Subject: File No. S7-15-10
From: Daniel R Purcell, Jr.

September 30, 2010

Better disclosure is welcomed. I have been in the finance industry for over 30 years and cant begin to count the number of individuals that I have met,counseled,spoken too that clearly do not have a basic understanding of the costs of investing.

Herein lies the problem there are many investment choices in many different industries. Only showing costs distorts the real return to customers. For example a bank will claim there is no cost or profit to a customer on a Certificate of Deposit. I was a Bank CFO. One of my responsibilites was to manage interest rate spread. The profit before expenses as measured by the difference between interest paid on liabilites (CD's, Money Market accounts, Savings accounts and other interest bearing deposits) and the interest recieved on assets (Primarily Loans and Investments). That number was never disclosed to the depositors. It was often upward of 3% far higher than any 12b-1 fee.

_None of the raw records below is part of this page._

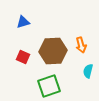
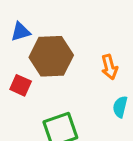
brown hexagon: (53, 51) -> (51, 56), moved

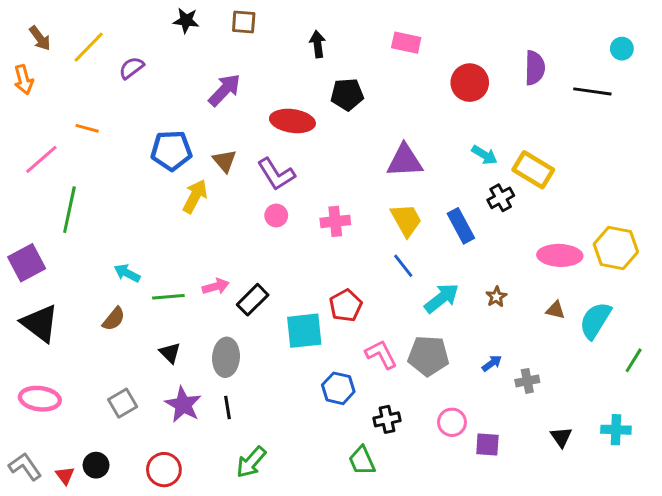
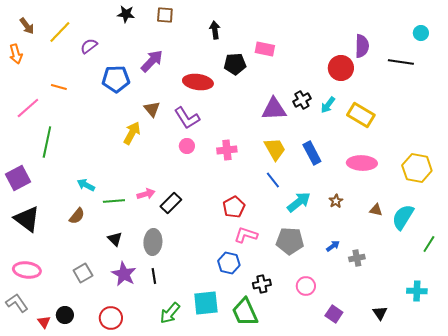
pink rectangle: (406, 43) -> (265, 49), moved
red circle: (470, 83) -> (341, 68), moved
blue pentagon: (171, 151) -> (116, 79), moved
cyan arrow: (484, 155) -> (328, 105), turned 96
black cross: (501, 198) -> (302, 100), moved
pink ellipse: (560, 255) -> (362, 163), moved
cyan square: (304, 331) -> (206, 303), moved
pink L-shape: (381, 354) -> (246, 235), moved, turned -45
black triangle: (561, 437) -> (380, 313), moved
purple square: (487, 444) -> (334, 314), moved, turned 30
green trapezoid: (362, 461) -> (245, 312), size x1.4
gray L-shape: (25, 467) -> (17, 303), moved

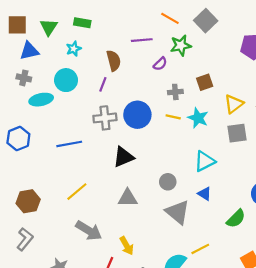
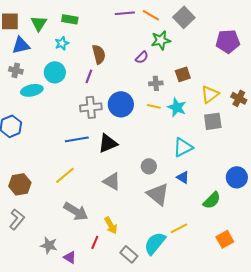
purple line: (142, 40) -> (125, 13), moved
blue line: (69, 144) -> (77, 139), moved
gray triangle: (128, 198) -> (112, 181), turned 30

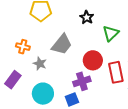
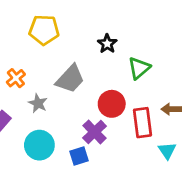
orange cross: (23, 47) -> (16, 78), turned 32
purple cross: (82, 81) -> (95, 132), turned -30

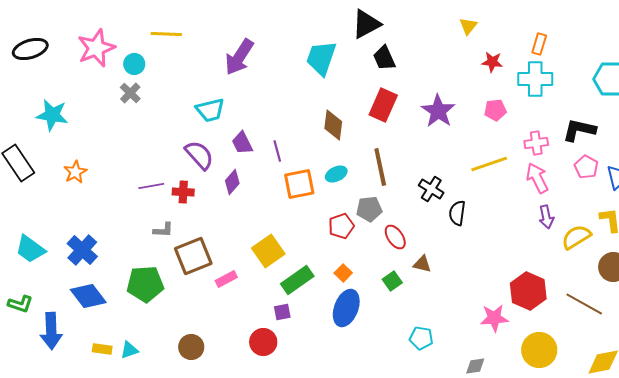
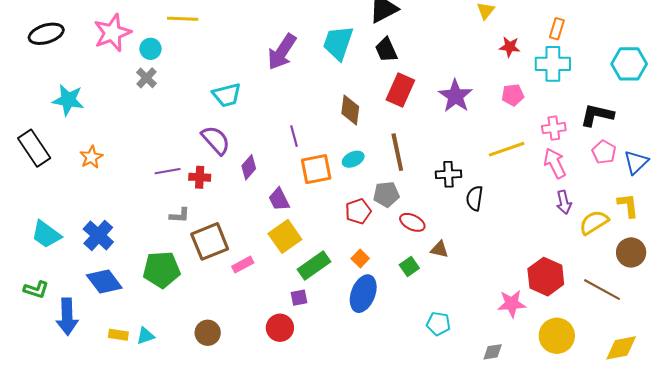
purple arrow: (239, 57) -> (282, 52), moved
black trapezoid: (384, 58) -> (386, 50), moved
purple trapezoid: (242, 143) -> (279, 199), moved
black cross: (431, 189) -> (448, 174), turned -35
red ellipse: (395, 237) -> (412, 222), turned -30

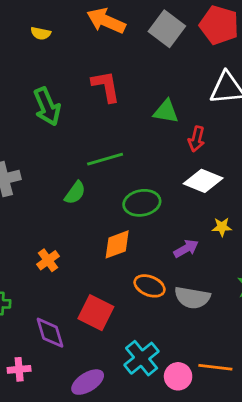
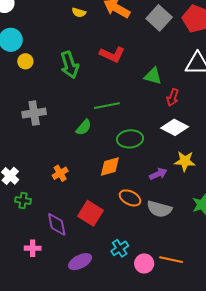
yellow semicircle: (41, 33) -> (79, 13), moved
red L-shape: (106, 86) -> (112, 54), turned 120
yellow star: (222, 227) -> (185, 161), size x1.5
cyan cross: (142, 358) -> (120, 248), size x0.7

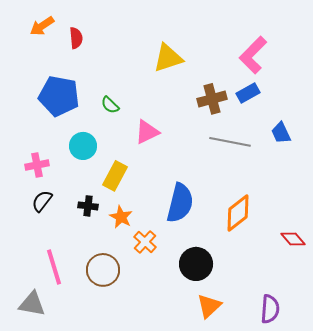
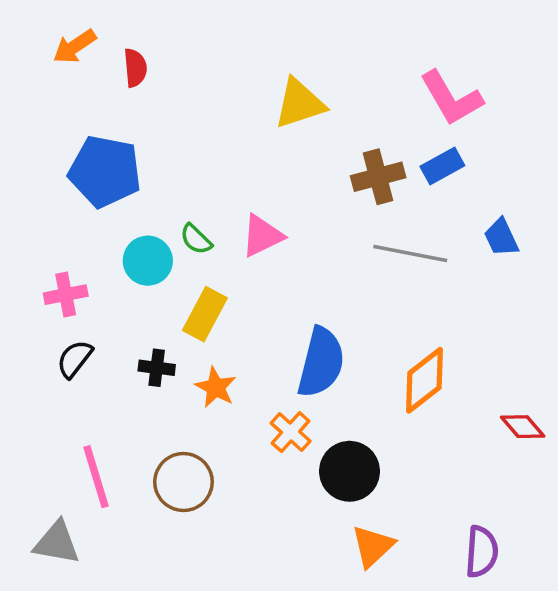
pink L-shape: (253, 55) -> (451, 98), turned -75
green semicircle: (110, 105) -> (196, 239), moved
orange cross: (145, 242) -> (291, 432), moved

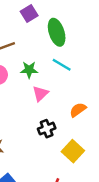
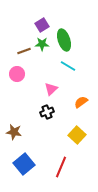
green star: (29, 70) -> (42, 44), moved
black cross: (47, 129) -> (47, 112), moved

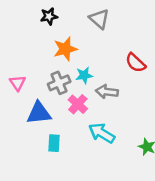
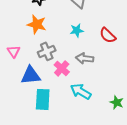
orange star: (65, 49) -> (37, 24), moved, turned 30
cyan star: (84, 75) -> (77, 30), moved
cyan rectangle: (54, 143) -> (43, 99), size x1.5

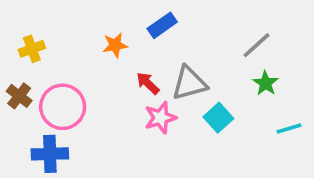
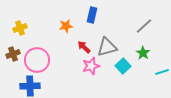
blue rectangle: (162, 25) -> (92, 15), turned -42
green star: (265, 83) -> (143, 53), moved
brown cross: (19, 96) -> (13, 54), turned 32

Often people get confused on fees as to whether they are annual or one time. Additionally they often subtract the fee percentage from past performance whether or not it has been included in the past performance.

I am extremly opposed to letting firms charge their own rates as my experience has show many individuals don't disclose well enough that the consumer understands what it means in totality. Now you will have added another layer of confusion to the consumer. Additionally you may be giving an unfair advantage to larger firms that have the ability to negoiate revenue sharing which few if any customers understand.

I regulary deal with individuals who have accounts with firms that have revenue sharing and they have no concept of what that means.


PS Get spell check on here so you can better read my thoughts and not focus on my limited keyboard skills.